Destaca que la acuicultura sostenible, por ejemplo, ya ha superado a la pesca silvestre como principal fuente de proteína marina, con más de 94 millones de toneladas anuales. Este cambio refleja una transición hacia sistemas de producción de bajo impacto que, además de generar alimentos, restauran hábitats y fortalecen comunidades costeras.

“El futuro de la pesca de captura no reside en una mayor extracción, sino en la recuperación de las poblaciones, la restauración de los hábitats y la garantía de los derechos de los pescadores artesanales”, indica.

Otro ejemplo esperanzador es el de las energías renovables marinas. La capacidad eólica instalada a nivel global se triplicó en la última década y podría alcanzar 2,000 gigavatios en 2050, aportando energía limpia y miles de empleos costeros. Cuando se planifican con responsabilidad, estos proyectos también pueden favorecer la recuperación de los ecosistemas marinos.

La transformación ya está en marcha. Países de distintos continentes integran la regeneración en su planeación oceánica. El Panel de Alto Nivel para una Economía Oceánica Sostenible impulsa a los estados costeros a elaborar planes que alineen las industrias marinas con la conservación y el clima.

En Europa, la Ley de Restauración de la Naturaleza busca rehabilitar al menos el 20% de los mares degradados para 2030. China, por su parte, avanza hacia una “civilización ecológica” con políticas costeras basadas en el funcionamiento de los ecosistemas.

“En conjunto, estos avances señalan un cambio en la gobernanza: la restauración está trascendiendo la práctica voluntaria y se integra cada vez más en los instrumentos legales, de planificación y económicos”, subraya el artículo.

La restauración marina se perfila ya como una nueva industria. Iniciativas que protegen manglares, praderas marinas y arrecifes de coral se expanden con financiamiento estable y monitoreo científico. A la par, la innovación tecnológica, como los sistemas de eliminación de dióxido de carbono oceánico o el cultivo de macroalgas a gran escala, abre nuevas fronteras para combatir el cambio climático desde el mar.

Sin embargo, el desafío no es solo ambiental, también es de equidad. Muchos países costeros en desarrollo enfrentan altos costos financieros y vulnerabilidad ante los choques climáticos. Instrumentos como los bonos azules o los canjes de deuda por naturaleza ofrecen vías para canalizar inversión y fortalecer capacidades locales.

“Sin financiamiento concesional y asociaciones tecnológicas, estas economías corren el riesgo de quedar rezagadas. El financiamiento combinado, los bonos azules y los canjes de deuda por naturaleza pueden ayudar, pero el progreso a largo plazo depende del desarrollo de la capacidad nacional para planificar, aplicar y monitorear”, destaca.

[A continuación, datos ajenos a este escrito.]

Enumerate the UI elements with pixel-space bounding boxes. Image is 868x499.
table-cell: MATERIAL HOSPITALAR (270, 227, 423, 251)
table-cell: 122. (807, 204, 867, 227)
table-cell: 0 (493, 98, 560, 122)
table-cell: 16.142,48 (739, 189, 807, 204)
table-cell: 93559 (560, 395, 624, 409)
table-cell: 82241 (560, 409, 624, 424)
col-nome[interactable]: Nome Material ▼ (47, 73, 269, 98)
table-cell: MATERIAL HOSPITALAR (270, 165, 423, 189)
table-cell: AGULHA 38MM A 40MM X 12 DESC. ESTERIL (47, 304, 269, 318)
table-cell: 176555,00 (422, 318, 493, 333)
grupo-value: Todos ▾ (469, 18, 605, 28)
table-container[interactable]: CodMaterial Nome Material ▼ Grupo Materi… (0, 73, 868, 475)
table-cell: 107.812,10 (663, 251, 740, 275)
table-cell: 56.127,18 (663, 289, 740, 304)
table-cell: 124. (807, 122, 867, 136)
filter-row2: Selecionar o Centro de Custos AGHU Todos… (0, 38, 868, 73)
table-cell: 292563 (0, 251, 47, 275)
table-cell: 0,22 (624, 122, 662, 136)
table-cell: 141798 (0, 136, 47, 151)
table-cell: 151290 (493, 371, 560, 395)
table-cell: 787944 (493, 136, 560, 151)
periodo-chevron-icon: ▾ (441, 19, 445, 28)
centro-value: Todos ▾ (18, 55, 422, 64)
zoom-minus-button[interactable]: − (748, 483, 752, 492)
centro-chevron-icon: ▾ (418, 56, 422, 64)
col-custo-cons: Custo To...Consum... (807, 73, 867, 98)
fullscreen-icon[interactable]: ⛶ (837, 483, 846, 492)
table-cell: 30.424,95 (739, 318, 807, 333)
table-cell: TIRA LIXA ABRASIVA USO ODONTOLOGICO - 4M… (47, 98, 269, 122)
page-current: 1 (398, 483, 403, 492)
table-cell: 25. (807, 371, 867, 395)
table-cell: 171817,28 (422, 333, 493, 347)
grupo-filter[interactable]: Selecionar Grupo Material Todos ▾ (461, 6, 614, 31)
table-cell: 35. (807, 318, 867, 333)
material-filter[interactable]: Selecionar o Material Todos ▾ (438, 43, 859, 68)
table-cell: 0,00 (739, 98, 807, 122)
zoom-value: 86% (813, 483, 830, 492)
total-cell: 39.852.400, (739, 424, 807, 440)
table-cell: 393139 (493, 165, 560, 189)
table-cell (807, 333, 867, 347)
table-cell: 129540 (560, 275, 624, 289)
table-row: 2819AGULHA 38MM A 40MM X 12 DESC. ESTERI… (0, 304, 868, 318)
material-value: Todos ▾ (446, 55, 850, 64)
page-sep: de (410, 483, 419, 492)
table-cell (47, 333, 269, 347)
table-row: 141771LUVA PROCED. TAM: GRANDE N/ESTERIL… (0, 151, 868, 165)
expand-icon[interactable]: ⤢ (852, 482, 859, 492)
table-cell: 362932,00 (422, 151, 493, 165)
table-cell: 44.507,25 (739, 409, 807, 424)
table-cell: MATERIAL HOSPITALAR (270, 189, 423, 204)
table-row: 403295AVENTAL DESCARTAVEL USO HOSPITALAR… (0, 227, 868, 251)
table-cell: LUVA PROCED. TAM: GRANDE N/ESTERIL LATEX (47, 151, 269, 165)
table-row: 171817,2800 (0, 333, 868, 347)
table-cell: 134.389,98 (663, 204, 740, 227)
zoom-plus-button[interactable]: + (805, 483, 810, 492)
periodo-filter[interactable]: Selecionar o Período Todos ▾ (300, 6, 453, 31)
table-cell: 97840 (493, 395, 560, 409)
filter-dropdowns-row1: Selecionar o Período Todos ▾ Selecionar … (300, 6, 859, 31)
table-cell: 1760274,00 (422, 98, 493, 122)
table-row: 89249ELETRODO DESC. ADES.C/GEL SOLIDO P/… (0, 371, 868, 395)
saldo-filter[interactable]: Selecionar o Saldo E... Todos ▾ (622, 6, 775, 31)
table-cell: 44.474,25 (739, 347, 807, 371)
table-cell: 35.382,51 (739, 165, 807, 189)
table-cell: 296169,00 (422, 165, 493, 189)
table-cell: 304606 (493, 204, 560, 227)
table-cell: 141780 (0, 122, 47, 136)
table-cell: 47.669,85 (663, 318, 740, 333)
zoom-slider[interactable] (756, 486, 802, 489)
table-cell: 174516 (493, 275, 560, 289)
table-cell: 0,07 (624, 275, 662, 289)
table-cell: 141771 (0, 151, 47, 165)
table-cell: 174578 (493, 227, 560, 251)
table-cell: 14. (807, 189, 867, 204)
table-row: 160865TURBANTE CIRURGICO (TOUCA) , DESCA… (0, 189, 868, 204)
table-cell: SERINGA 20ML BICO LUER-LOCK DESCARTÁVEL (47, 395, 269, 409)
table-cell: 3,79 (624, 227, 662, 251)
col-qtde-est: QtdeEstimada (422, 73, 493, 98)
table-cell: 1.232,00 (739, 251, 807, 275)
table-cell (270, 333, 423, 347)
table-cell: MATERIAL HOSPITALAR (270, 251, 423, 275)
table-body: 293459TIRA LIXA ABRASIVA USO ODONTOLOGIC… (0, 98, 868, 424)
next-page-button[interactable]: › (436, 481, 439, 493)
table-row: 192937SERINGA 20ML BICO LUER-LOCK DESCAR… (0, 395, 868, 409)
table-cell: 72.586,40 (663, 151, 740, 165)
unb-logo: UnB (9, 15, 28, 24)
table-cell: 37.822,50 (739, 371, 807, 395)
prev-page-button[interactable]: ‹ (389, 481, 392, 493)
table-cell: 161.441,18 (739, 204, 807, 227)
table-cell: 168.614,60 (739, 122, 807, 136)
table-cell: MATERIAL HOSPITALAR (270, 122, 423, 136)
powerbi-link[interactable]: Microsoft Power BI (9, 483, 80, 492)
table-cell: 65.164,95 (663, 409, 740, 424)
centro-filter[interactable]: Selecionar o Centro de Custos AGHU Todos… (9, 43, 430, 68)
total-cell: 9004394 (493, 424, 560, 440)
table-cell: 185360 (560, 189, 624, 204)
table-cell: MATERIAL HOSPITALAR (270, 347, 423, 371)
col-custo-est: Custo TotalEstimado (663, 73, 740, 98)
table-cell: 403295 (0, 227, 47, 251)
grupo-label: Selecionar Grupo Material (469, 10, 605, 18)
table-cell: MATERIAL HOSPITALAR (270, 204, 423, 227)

El cambio de paradigma ya está ocurriendo. La economía azul regenerativa mide el éxito no por lo que se extrae del mar, sino por lo que se restaura, protege y fortalece: pesquerías que se recuperan, costas que resguardan vidas y comunidades que prosperan junto a ecosistemas saludables.

En este nuevo horizonte, la salud del océano no es un costo, sino la condición misma del progreso.